— From Staff Reports,
ATLANTA — The State Elections Board voted Tuesday to post for public comment updated rules for county officials to run elections on Georgia’s new paper ballot system, another key step in the implementation of the largest voting system rollout in U.S. history.
An important aspect of the rules are procedures for maintaining the integrity of the touchscreen ballot-marking devises, known as BMDs. The rules require county poll managers to test each BMD before every election to ensure that voters’ selections will be accurately printed on the ballots.
“These rules, and the verification procedures they contemplate, are critical in assuring voters that their choices will be recorded faithfully and counted accurately,” Secretary of State Brad Raffensperger, chairman of the five-member State Elections Board, said in a news release.
The proposed rules reflect best practices recommended by election-security experts and House Bill 316 passed earlier this year by the Georgia General Assembly. They also incorporate comments from the American Civil Liberties Union, the Democratic Party of Georgia, the Brennan Center for Justice, and a working group of local election officials.
“The Secretary of State’s Office was so good to work with,” Executive Director of the Richmond County Board of Elections Lynn Bailey, a member of the working group, said. “They took our suggestions, and so what has resulted is something that is workable for county poll workers and also very convenient for voters. At the same time, it includes all the necessary safeguards to maintain the integrity of the elections.”

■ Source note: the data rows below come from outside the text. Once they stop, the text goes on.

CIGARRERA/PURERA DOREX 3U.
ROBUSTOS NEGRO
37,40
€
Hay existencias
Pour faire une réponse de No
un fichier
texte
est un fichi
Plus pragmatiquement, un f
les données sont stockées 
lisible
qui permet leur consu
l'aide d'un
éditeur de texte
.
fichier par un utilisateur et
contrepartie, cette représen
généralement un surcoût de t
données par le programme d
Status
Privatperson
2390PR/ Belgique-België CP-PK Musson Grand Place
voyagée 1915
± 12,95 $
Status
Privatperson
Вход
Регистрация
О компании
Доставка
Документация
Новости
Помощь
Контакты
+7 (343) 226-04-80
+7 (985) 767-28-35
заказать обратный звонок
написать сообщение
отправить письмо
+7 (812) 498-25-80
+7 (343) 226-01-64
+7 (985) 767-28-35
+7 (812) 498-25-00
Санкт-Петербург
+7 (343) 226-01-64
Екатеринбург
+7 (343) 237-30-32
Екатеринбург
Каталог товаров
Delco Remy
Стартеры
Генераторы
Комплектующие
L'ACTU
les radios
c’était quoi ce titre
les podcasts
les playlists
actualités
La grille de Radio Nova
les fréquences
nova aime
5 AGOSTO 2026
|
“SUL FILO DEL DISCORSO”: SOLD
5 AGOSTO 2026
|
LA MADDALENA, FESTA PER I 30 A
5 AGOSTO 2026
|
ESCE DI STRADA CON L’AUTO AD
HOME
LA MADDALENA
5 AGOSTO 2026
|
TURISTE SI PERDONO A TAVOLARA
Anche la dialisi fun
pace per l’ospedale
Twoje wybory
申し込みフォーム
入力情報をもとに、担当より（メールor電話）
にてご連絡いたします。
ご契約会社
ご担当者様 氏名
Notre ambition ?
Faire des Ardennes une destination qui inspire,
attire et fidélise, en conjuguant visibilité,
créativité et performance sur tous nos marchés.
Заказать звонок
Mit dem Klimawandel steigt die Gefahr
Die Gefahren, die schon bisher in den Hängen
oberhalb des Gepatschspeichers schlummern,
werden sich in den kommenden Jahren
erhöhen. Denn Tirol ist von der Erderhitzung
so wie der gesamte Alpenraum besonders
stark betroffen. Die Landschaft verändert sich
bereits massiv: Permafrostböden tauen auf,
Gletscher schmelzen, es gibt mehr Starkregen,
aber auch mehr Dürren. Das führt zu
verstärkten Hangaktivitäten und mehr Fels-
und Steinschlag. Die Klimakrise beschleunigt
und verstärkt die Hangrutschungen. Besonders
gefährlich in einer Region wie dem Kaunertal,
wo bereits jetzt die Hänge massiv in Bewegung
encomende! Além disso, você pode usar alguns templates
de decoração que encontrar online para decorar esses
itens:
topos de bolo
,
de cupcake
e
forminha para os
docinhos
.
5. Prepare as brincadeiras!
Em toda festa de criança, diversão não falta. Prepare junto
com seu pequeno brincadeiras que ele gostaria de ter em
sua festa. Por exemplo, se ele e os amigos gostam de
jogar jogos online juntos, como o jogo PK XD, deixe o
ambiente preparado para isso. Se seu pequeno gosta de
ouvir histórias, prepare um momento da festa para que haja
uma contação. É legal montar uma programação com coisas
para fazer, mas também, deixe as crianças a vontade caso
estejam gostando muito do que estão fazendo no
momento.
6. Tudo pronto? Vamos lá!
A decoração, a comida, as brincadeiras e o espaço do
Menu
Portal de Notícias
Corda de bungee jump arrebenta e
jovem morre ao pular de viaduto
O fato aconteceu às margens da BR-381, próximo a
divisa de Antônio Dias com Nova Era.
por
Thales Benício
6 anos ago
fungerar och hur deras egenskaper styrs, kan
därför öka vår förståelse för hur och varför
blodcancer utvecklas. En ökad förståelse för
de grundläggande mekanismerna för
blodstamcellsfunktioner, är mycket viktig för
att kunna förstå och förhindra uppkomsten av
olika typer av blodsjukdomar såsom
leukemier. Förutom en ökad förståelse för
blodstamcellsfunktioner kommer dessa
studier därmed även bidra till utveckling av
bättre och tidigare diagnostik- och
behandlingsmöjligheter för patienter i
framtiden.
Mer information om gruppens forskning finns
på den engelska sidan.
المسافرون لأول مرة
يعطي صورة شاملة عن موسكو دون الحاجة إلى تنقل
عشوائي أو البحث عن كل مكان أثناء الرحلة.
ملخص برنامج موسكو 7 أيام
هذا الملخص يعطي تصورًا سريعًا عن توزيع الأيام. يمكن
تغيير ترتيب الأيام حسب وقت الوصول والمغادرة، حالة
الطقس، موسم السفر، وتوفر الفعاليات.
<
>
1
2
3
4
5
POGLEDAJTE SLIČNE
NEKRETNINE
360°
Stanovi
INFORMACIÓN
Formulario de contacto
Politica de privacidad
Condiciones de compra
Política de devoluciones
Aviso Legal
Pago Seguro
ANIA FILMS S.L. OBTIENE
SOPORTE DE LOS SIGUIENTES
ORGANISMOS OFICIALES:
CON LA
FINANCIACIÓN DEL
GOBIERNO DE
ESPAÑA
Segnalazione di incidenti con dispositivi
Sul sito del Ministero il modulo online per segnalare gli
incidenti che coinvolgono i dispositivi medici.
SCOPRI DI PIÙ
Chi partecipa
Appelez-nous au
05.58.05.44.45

Posting of the rules Tuesday by the State Elections Board keeps on schedule the statewide implementation of the new secure paper ballot system. The panel defeated a separate set of proposals that would have delayed implementation and conflicted with election laws and court mandates.
“The State Elections Board moved forward based on bipartisan recommendations that are sensible and designed to ensure the paper ballot system is a success,” Deputy Secretary of State Jordan Fuchs said. “Unfortunately, there are fringe groups trying to derail Georgia’s paper ballot implementation. Their ideas have failed to be persuasive today as they have in the General Assembly, in multiple courts and in last year’s election.”
Georgia is replacing its first-generation electronic voting machines with a secure paper ballot system. It was piloted in six counties last month and will be used next in a special election for House District 171 on Jan. 28. Voters statewide will use them starting with the March 24 Presidential Preference Primary.
They are being demonstrated across the state in conjunction with community groups. Currently, they are on display at the Martin Luther King Jr. Center for Nonviolent Social Change through the Martin Luther King National Holiday.
Voters in the new system will make their selections by touchscreen as they have for the past 17 years, except that then they will print out their ballot and review it before casting it.
The proposed rules will be posted at sos.ga.gov later this week to sos.ga.gov/index.php/elections/state_election_board.